American librarian and writer (1921–2012)

Henry Cedric Scholberg (May 29, 1921 – August 4, 2012) was director and librarian of the Ames Library of South Asia at the University of Minnesota. His works include bibliographies on Indian encyclopedias, on manuals and gazetteers of India, and on the Portuguese in India. He also authored other scholarly works, plays and novels, as well as his own memoirs.

== Life ==

=== India ===
Henry Cedric Scholberg was born in Darjeeling, British India, on May 29, 1921 (Note: Scholberg says in his memoirs that he returned to Darjeeling in 1964 and obtained his birth certificate, discovering that he had been listed as a "European Christian boy". He says "Well, they got the boy part right." Prima facie, this statement appears to contradict Todd Tucker, who says that Scholberg was a Methodist, at least at the time of the Minnesota Starvation Experiment.) and grew up speaking Hindi before he could speak English. Bearing the same first name as his father, Henry Caesar Scholberg, he was known as Cedric from childhood until the 1950s. (Note: Henry Caesar Scholberg also published a scholarly work, being a grammar of the Hindi language.) His parents were patriotic Methodist missionaries from the United States, working at a time of considerable turmoil during the campaign for Indian independence. His childhood experiences, and in particular the acts of Mahatma Gandhi, influenced his pacifist tendencies: Todd Tucker says that as a child Scholberg "personally witnessed how nonviolent tactics could bring about concrete political change. The experience would stay with him his entire life."

Scholberg attended Woodstock School, a Presbyterian boarding school in Mussoorie that commonly took the children of missionaries.

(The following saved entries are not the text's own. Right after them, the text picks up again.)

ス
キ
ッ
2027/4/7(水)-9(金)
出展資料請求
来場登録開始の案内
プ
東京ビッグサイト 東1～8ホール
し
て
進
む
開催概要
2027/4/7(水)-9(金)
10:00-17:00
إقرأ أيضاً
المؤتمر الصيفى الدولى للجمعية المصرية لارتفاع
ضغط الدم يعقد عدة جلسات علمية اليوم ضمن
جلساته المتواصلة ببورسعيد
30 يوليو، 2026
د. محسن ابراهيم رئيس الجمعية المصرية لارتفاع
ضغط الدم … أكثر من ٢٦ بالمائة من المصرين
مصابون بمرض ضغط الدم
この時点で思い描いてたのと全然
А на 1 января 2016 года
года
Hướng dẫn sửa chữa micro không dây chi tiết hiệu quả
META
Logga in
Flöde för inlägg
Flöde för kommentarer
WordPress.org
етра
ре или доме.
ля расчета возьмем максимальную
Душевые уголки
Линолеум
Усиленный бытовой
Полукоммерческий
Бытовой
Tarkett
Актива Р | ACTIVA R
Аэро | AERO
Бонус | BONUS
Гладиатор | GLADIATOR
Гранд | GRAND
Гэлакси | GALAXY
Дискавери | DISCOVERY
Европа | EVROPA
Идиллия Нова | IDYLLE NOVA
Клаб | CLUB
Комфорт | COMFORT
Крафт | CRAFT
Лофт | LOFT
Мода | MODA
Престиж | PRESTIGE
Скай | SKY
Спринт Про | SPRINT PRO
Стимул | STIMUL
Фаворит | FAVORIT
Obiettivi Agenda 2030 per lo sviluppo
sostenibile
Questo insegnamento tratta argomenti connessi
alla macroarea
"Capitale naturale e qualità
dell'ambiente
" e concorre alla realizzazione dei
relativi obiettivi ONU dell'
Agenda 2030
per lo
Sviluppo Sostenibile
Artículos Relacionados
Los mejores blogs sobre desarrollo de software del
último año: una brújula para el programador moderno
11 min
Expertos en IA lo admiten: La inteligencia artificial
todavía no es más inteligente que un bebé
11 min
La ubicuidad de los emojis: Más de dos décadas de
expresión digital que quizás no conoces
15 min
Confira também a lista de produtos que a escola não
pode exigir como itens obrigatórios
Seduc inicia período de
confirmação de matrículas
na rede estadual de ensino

He found it to be a miserable experience at times. In a naive gesture, reflecting the commonplace antipathy towards British governance in India and despite his pacifism, he was among a group of schoolboys who executed the Nazi salute on being told by their headmaster of the beginnings of World War II; Germany was opposed to Britain and that was sufficient justification in their minds.

=== United States ===
After finishing at Woodstock in 1939, Scholberg left his parents in India, sailing on the to enroll at the University of Illinois, close to where his sister lived. His attendance enabled him to avoid military conscription until 1943 when he graduated with a B.A. in history. At that time, he registered as a conscientious objector, much to the annoyance of his parents.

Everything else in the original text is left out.